Opere d'altro genere, come scatole trasparenti contenenti colori luminescenti, si trovano al coperto nell'interno di locali che furono stalle o ripostigli, nell'intento di salvaguardarli in caso di pioggia. Vi son cataloghi, ma per la maggior parte corredati d'un cartello «Solo in visione». Mi si era parlato di una festa campagnola, immaginavo valzer, polche e mazurche, non ho portato con me una macchina fotografica. Mi approprio degli opuscoli liberi da prescrizioni vincolanti, da lì trarrò qualche illustrazione per l'articolo che mi riprometto di scrivere. Nella nostra esplorazione non abbiamo compagnia: né di visitatori né di artisti, nel buio della notte che ci attornia non c'è anima viva. Le serate ufficiali erano avantieri ed ieri, questa sera gli autori delle opere esposte sono già ripartiti.
C'è un'abitazione, e vi vengo condotto. Il proprietario è Umberto Palazzo, è lui che tutti gli anni, insieme con Jolanda Martini di Verona, organizza questo po' po' di mostra, all'aperto e al chiuso, la quale quest'anno è giunta alla sua XV edizione, e della quale il noto e informatissimo critico d'arte che mi ritrovo ad essere stato, non ha mai avuto sentore. Intervisto l'organizzatrice, dalla quale apprendo che ogni anno, con patrocinio concreto del Comune, vengono invitati pittori e scultori ed operatori italiani e stranieri, i quali allestiscono installazioni e organizzano rappresentazioni per la durata di tre giorni, l'ultimo venerdì di giugno sino alla domenica. Le chiedo di trasmettere qualche fotografia al mio giornale, e ne ricevo assicurazione. Intervisto poi il proprietario, che mi informa sull'origine della rassegna, denominata "Pilastro Art Farm", iniziata a cavallo del millennio nell'occasione dell'incontro con allestitori austriaci. Anche al signor Palazzo chiedo l'invio di foto, ma interviene la gentile Martini che m'interrompe: delle foto, dice , m'occupo già io.

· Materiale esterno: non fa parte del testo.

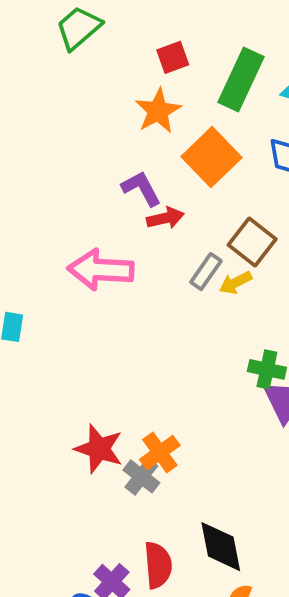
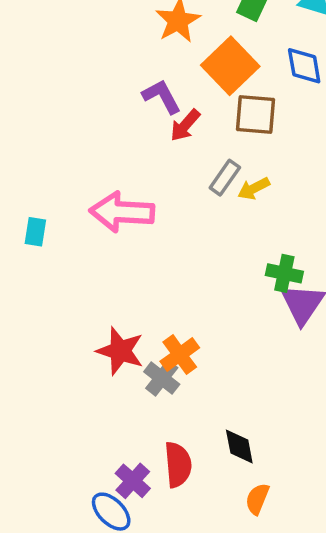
red arrow: (165, 218) -> (185, 125), turned 144
brown square: (252, 242) -> (256, 114), moved, turned -33
pink arrow: (101, 270) -> (122, 212), moved
black diamond: (221, 547) -> (239, 447), size x0.7

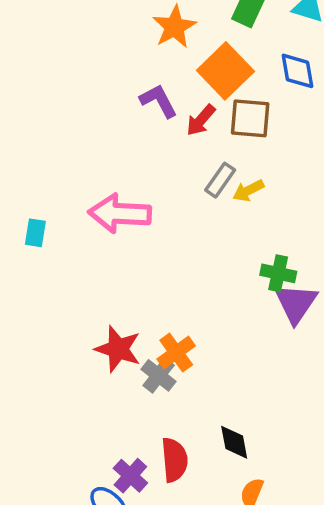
red arrow: (185, 125) -> (201, 120), moved

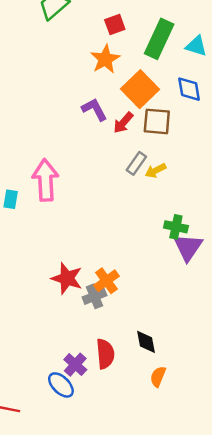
pink arrow: (120, 213) -> (45, 180), moved, turned 84
gray cross: (159, 375) -> (94, 296), turned 30

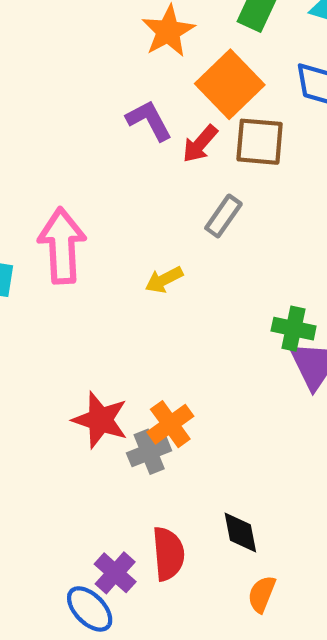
yellow arrow: (156, 171) -> (164, 280), moved

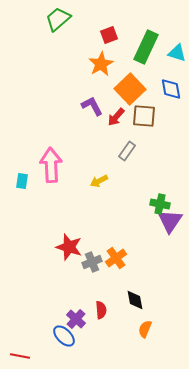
orange cross: (170, 424) -> (116, 258), moved
red semicircle: (168, 554) -> (101, 310), size x0.7

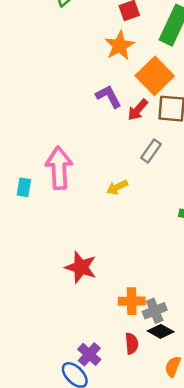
orange cross: (116, 258) -> (132, 301), moved, turned 35
gray cross: (92, 262) -> (155, 311), moved
black diamond: (135, 300) -> (161, 331), turned -50
red semicircle: (101, 310) -> (132, 343), moved

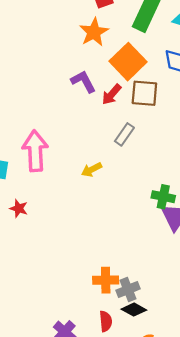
red star: (81, 267) -> (19, 208), moved, size x0.6

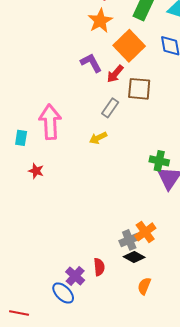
brown square: (144, 93) -> (139, 89), moved
gray rectangle: (124, 134) -> (110, 108), moved
orange cross: (106, 280) -> (145, 232), moved, turned -35
red semicircle: (106, 321) -> (99, 267), moved

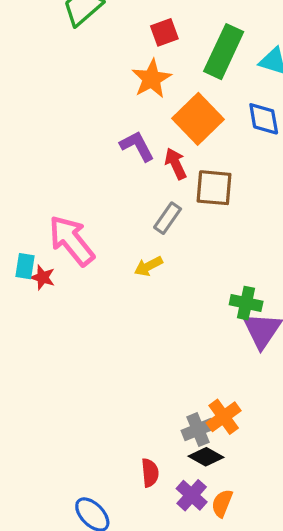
red arrow: (115, 74) -> (176, 164), turned 114
pink arrow: (50, 122) -> (71, 241), turned -36
red star: (36, 171) -> (43, 277), moved
purple cross: (75, 276) -> (192, 495), moved

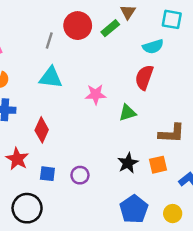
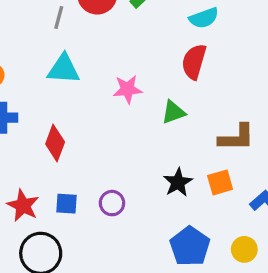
red star: (17, 159) -> (23, 206), moved

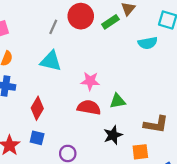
red semicircle: (194, 62) -> (89, 107), moved, turned 75
black star: (178, 182) -> (113, 135), moved
blue square: (67, 204) -> (37, 138), moved

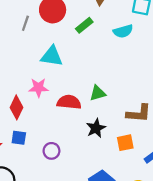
green rectangle: (110, 22) -> (84, 25), moved
cyan triangle: (51, 61) -> (52, 56), moved
pink star: (90, 81) -> (39, 88), moved

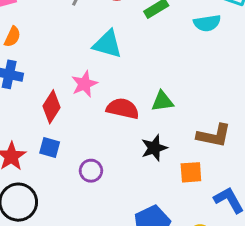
pink star: (39, 88) -> (84, 84), turned -30

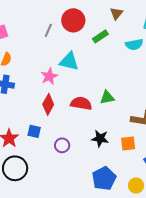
pink star: (84, 84) -> (49, 76), moved
red diamond: (52, 107) -> (48, 104), moved
black star: (154, 148) -> (100, 138), moved, turned 30

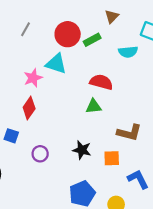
red circle: (73, 20) -> (68, 34), moved
gray line: (48, 30) -> (25, 29), moved
red semicircle: (81, 103) -> (101, 82), moved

Nel salone, proprio soli non siamo: ci sono alcune persone, fra cui una coppia di anziani che immagino siano abitanti del luogo. Qualcuno stende una grande tovaglia su un grande tavolo, ma non è una cena che viene approntata (le pappe verranno dopo, e raffinate): con mio stupore e meraviglia che non ho parole per descrivere, i due anziani che ho creduto indigeni prendono a recitare in linguaggio dadà. Sono testi di Hugo Ball, Tristan Tzara e di una a me incognita Enrica Piubellini. Oltre tutto, del dadaismo, sorto in Zurich nel 1916, quest'anno ricorre il centenario. Dal dadaismo al futurismo il passo è breve, e quando l'uomo cita le parolibere non mi trattengo dall'intervenire ricordando come in Verona viveva, insieme con Renato Righetti (detto Di Bosso dal Marinetti) e Piero Anselmi, il cagliaritano Bruno Aschieri, che al mio studio di relazioni pubbliche dedicò appunto una parolibera. Tutti mi furono amici, mi frequentavano, ed io uno ad uno li intervistai per "l'Arena".

Terminata la recita, intervisto i due attori. Si chiamano Carla Bertòla e Alberto Vitacchio, sono di Torino, dal 1978 pubblicano la rivista multimediale d'arte, poesia e cultura "Offerta speciale", dei cui ultimi numeri mi fanno omaggio. Sono le 23.25 quando ripartiamo: questa volta la strada giusta è nota, e a mezzanotte e dieci io sono a casa. Ho dimenticato su quel tavolo il grande manifesto della manifestazione, edizione 2016, procuratomi dalle mie amiche, dal quale avrei potuto forse trarre ulteriori notizie: ma fin che la memoria è fresca e l'entusiasmo vivo, trascorro la notte scrivendo la cronaca della serata. Non lo trasmetto, però: aspetto le foto. Sino a che non mi stanco d'aspettare e decido di contentarmi di quanto ho prelevato e di quanto mi è stato donato.